Friend Recommendation Retrieval in a social network

From Graph Search to Deep Neural Two-Tower Models

Gaurav Chakravorty

Parag Agrawal

, and

Andrew Dodd

Nov 24, 2024

Introduction

Social networking platforms, e.g. LinkedIn:PYMK and IG:SA, help users find friends on the platform and forge meaningful connections. Traditionally, an effective approach for friend recommendations has been to suggest "friends of friends" i.e. using mutual connections as a proxy for relevance. This article begins by exploring graph search as a way to implement this baseline and traces the evolution of friend recommendation systems beyond this foundational approach. It concludes with a discussion of Two Tower models, which leverage compute power and data to drive greater accuracy in retrieval.

Graph Search: The First Principles Approach

Fig 1: Showing two hop paths from C. First hop nodes are colored purple and Second hop are colored blue. The number of 2 hop paths converging on each node is written alongside the node. Here all paths have been weighted the same. We can consider an extension where paths are weighted lower if they travel through nodes with high degree. For instance, weight of C,A,J could be ⅓ and weight of C,E,D could be ⅕ based on the degree of the 1-hop node. There are other approaches to weighting as well. In Kipf et al. 2017 they show 1/sqrt(degree) to work well.

To implement “Friends of Friends,” a scalable approach, e.g. FB:Unicorn, has been to create a graph datastore of relationships that enables counting the number of two-hop paths between a source user and other nodes. Ranking nodes by the number of two-hop paths is akin to ranking by mutual friend count, providing a basic but efficient recommendation mechanism.
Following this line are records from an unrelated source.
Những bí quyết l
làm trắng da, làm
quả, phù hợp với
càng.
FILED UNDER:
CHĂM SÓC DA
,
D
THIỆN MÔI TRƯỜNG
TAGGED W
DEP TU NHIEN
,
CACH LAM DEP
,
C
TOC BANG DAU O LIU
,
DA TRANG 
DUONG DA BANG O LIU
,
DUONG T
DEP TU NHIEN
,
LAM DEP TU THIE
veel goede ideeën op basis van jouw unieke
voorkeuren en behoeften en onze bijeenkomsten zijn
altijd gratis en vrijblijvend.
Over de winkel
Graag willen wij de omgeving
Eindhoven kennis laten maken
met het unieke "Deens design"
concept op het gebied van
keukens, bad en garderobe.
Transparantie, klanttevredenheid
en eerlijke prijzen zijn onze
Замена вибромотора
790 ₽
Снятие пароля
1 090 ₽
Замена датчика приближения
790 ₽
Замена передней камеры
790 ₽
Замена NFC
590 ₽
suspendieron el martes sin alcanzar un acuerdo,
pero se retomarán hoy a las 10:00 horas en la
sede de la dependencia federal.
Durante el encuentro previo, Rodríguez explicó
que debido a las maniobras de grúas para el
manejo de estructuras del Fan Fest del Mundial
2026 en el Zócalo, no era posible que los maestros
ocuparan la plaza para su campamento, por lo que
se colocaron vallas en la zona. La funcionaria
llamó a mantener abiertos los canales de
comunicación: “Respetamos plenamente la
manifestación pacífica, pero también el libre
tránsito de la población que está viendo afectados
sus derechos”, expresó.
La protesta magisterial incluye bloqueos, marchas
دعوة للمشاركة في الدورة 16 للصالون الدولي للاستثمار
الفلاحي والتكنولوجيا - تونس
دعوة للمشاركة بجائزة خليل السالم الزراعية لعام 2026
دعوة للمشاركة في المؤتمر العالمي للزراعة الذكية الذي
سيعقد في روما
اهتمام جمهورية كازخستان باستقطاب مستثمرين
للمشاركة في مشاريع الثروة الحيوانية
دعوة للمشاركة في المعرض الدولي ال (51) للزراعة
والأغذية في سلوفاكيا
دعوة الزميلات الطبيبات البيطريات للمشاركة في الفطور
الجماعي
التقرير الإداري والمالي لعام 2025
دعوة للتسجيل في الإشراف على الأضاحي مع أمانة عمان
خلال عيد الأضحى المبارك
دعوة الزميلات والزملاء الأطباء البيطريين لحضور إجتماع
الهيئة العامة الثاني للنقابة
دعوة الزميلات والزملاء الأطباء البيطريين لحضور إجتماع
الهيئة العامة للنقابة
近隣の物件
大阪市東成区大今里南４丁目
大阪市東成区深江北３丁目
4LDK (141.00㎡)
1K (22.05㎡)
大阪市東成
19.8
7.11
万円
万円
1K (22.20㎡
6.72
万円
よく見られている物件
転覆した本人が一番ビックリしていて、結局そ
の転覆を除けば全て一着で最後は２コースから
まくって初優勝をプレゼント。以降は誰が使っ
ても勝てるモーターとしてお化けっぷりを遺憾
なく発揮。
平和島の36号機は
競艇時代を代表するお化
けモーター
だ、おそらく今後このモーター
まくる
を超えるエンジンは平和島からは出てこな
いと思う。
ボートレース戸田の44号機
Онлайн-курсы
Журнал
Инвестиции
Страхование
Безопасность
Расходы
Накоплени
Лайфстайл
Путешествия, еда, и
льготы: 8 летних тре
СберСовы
Improving Graph Search with Weighted Paths

Besides scaling up one can use weighted paths in the graph between viewer and recommended friend to refine results. By assigning weights to edges (friendship connections) and nodes (users) based on various attributes, platforms can calculate a "path score" for potential connections. These scores are derived from the cumulative weight of paths ending at a given node, allowing the platform to rank potential connections by relevance. (Gong et al. 2017)

For weighting, one might consider incorporating factors like interaction frequency of the users in the edge, connection recency (how recently that connection was made), common interests, or shared communities (for example - we may assign a ⅓ edge weight multiplier if two users have had shared a conversation in the last 7 days, effectively increasing the likelihood of sourcing this candidate). The hypothesis here is that a user with multiple paths of highly weighted connections is more likely to be a relevant friend recommendation. Different weighting hypotheses can be validated through online experimentation, making this approach more robust. This weighted-path method aligns with traditional graph search while enhancing it with more granular social signals.
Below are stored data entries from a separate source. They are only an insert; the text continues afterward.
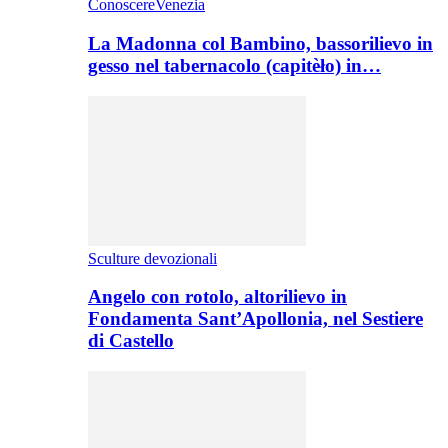
ConoscereVenezia
La Madonna col Bambino, bassorilievo in
gesso nel tabernacolo (capitèło) in…
Sculture devozionali
Angelo con rotolo, altorilievo in
Fondamenta Sant’Apollonia, nel Sestiere
di Castello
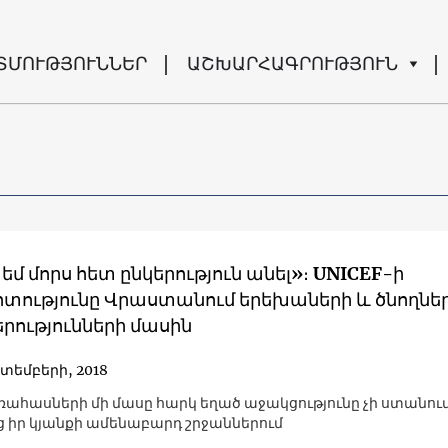
ՏՄՈՒԹՅՈՒՆՆԵՐ
ԱՇԽԱՐՀԱԳՐՈՒԹՅՈՒՆ
 եմ մորս հետ ընկերություն անել»։ UNICEF-ի
տությունը Վրաստանում երեխաների և ծնողնե
րությունների մասին
կտեմբերի, 2018
ռահասների մի մասը հարկ եղած աջակցությունը չի ստանու
ց իր կյանքի ամենաբարդ շրջաններում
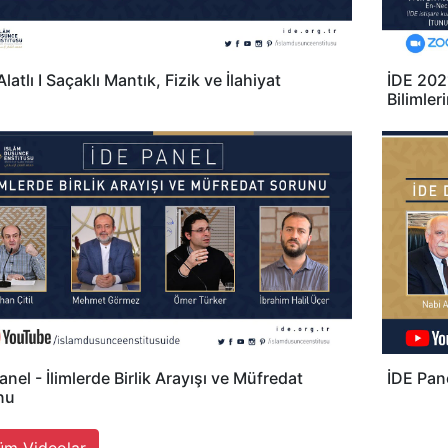
Alatlı I Saçaklı Mantık, Fizik ve İlahiyat
İDE 2021
Bilimler
anel - İlimlerde Birlik Arayışı ve Müfredat
İDE Pane
nu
Embedding-Based Approaches: DeepWalk and Node2Vec

Credit to where it is due. Two seminal papers that demonstrated the feasibility of embedding techniques are DeepWalk[4] and Node2Vec[5]. These methods sample paths and learn latent representations (embeddings) of nodes based on their connectivity patterns, capturing the structure of the network more efficiently than traditional graph search. This embedding-based approach effectively reconstructs paths in the graph, with similar embeddings indicating a higher likelihood of connection. Sharing two images of DeepWalk below to build intuition.

Figures 2 & 3 from DeepWalk paper show how they are building intuition from paths to clusters to embeddings.

DeepWalk, which uses random walks on the graph to generate training samples, laid the foundation for this approach. Node2Vec extends it by enabling biased sampling, which helps control the balance between exploring global and local structures. These methods allow platforms to efficiently compute similarity scores between users, which are then used to make friend recommendations.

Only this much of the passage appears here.